The agreement suffered a serious blow earlier in the year when the head of the junta, Colonel Assimi Goita, announced during his New Year’s greetings the establishment of “direct inter-Malian dialogue” to “privilege national ownership of peace”. process”.

A press release read on Thursday evening said the government “notes the total invalidity of the Agreement for Peace and Reconciliation in Mali as a result of the Algiers Process signed in 2015, and therefore, announces its end with immediate effect.”

“All negotiation channels are now closed,” Mohamed Elmoulaud Ramadan, spokesman for the Permanent Strategic Framework, an alliance of armed groups that signed the 2015 accord before taking up arms again last year, told AFP. . “We have no other option but to fight this war that has been imposed on us by this illegitimate junta with whom communication is impossible.”

Deterioration of relations with Algeria

The formalization of the end of the Algiers agreement is part of a series of breakdowns carried out by the military that took power by force in 2020. They broke the old alliance with France and its European partners and abandoned Minusma to turn to Russia.

Also readMali: What you need to know about Minusma’s final withdrawal

The end of the agreement also comes amid a serious deterioration in relations between Mali and its larger neighbor Algeria, with which Mali shares hundreds of kilometers of border.
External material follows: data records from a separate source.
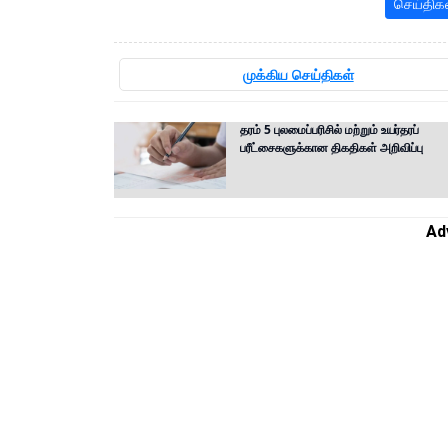
செய்திக
முக்கிய செய்திகள்
தரம் 5 புலமைப்பரிசில் மற்றும் உயர்தரப்
பரீட்சைகளுக்கான திகதிகள் அறிவிப்பு
Ad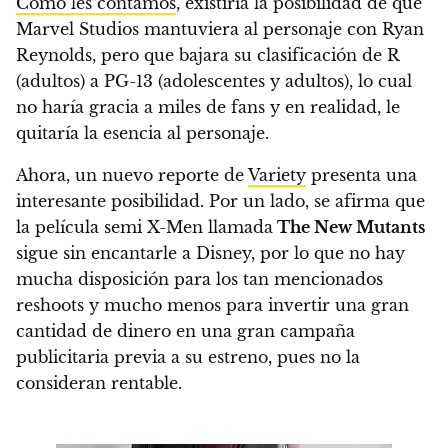
Como les contamos
, existiría la posibilidad de que
Marvel Studios mantuviera al personaje con Ryan
Reynolds,
pero que bajara su clasificación de R
(adultos) a PG-13 (adolescentes y adultos)
, lo cual
no haría gracia a miles de fans y en realidad, le
quitaría la esencia al personaje.
Ahora, un nuevo reporte de
Variety
presenta una
interesante posibilidad. Por un lado, se afirma que
la película semi X-Men
llamada
The New Mutants
sigue sin encantarle a Disney, por lo que no hay
mucha disposición para los tan mencionados
reshoots y mucho menos para invertir una gran
cantidad de dinero en una gran campaña
publicitaria previa a su estreno, pues no la
consideran rentable.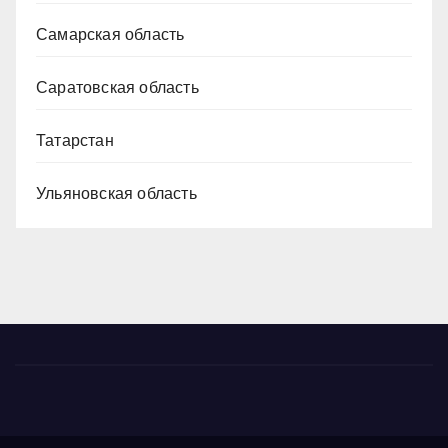
Самарская область
Саратовская область
Татарстан
Ульяновская область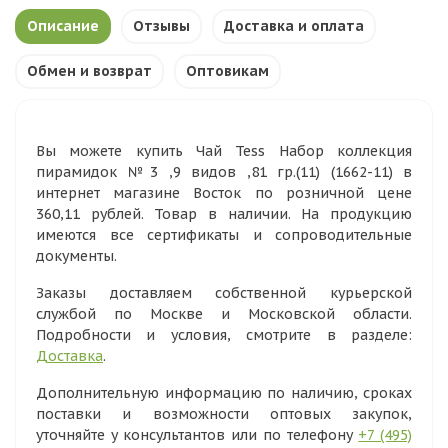
Описание
Отзывы
Доставка и оплата
Обмен и возврат
Оптовикам
Вы можете купить Чай Tess Набор коллекция
пирамидок №3 ,9 видов ,81 гр.(11) (1662-11) в
интернет магазине Восток по розничной цене
360,11 рублей. Товар в наличии. На продукцию
имеются все сертификаты и сопроводительные
документы.
Заказы доставляем собственной курьерской
службой по Москве и Московской области.
Подробности и условия, смотрите в разделе:
Доставка
.
Дополнительную информацию по наличию, сроках
поставки и возможности оптовых закупок,
уточняйте у консультантов или по телефону
+7 (495)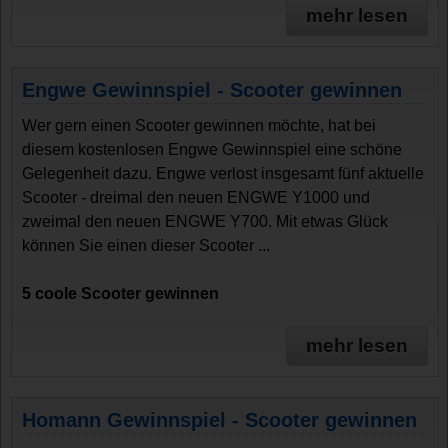
mehr lesen
Engwe Gewinnspiel - Scooter gewinnen
Wer gern einen Scooter gewinnen möchte, hat bei
diesem kostenlosen Engwe Gewinnspiel eine schöne
Gelegenheit dazu. Engwe verlost insgesamt fünf aktuelle
Scooter - dreimal den neuen ENGWE Y1000 und
zweimal den neuen ENGWE Y700. Mit etwas Glück
können Sie einen dieser Scooter ...
5 coole Scooter gewinnen
mehr lesen
Homann Gewinnspiel - Scooter gewinnen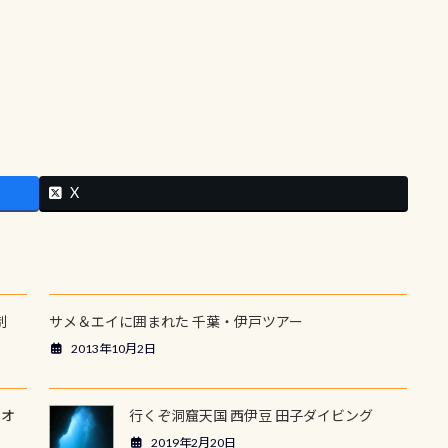
X
制
サメ＆エイに囲まれた 千葉・伊戸ツアー
2013年10月2日
ウオ
行くぞ洞窟天国 西伊豆 田子ダイビング
2019年2月20日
Colonel Maiga read another vigorous speech on Thursday evening, particularly against Algeria. “The government notes with great concern the multiplication of friendly acts, cases of hostilities and interference in Mali’s internal affairs” by Algerian officials, he said.

He condemned “the mistaken perception of the Algerian authorities who regard Mali as their backyard or doorstep state, against a background of contempt and condemnation.”

Among various complaints, the junta accuses Algeria of hosting representative offices of certain groups that signed the 2015 agreement and have become “terrorist actors”.

The Malian regime “demands that the Algerian authorities immediately cease their hostilities.”

Mali has been mired in unrest since independence and a Salafi uprising broke out in the north in 2012. Mainly Tuareg groups took up arms for independence or autonomy. The uprising paved the way for armed groups linked to al-Qaeda to conquer much of the north, triggering a military intervention by France and plunging the Sahel into war.

After a ceasefire in 2014, mainly Tuareg armed groups signed the so-called “Algiers” peace accord in 2015 with the government and loyalist groups fighting alongside it, which granted more autonomy. The so-called “integration into” local and combatants “reorganized under the authority of the state” army.

Jihadists, for their part, continue to fight the state under the banner of al-Qaeda, or the Islamic State organization.

The violence, which has killed thousands of fighters and civilians and displaced millions, has spread to central Mali and neighboring Burkina Faso and Niger, in turn the scene of military coups in 2022 and 2023.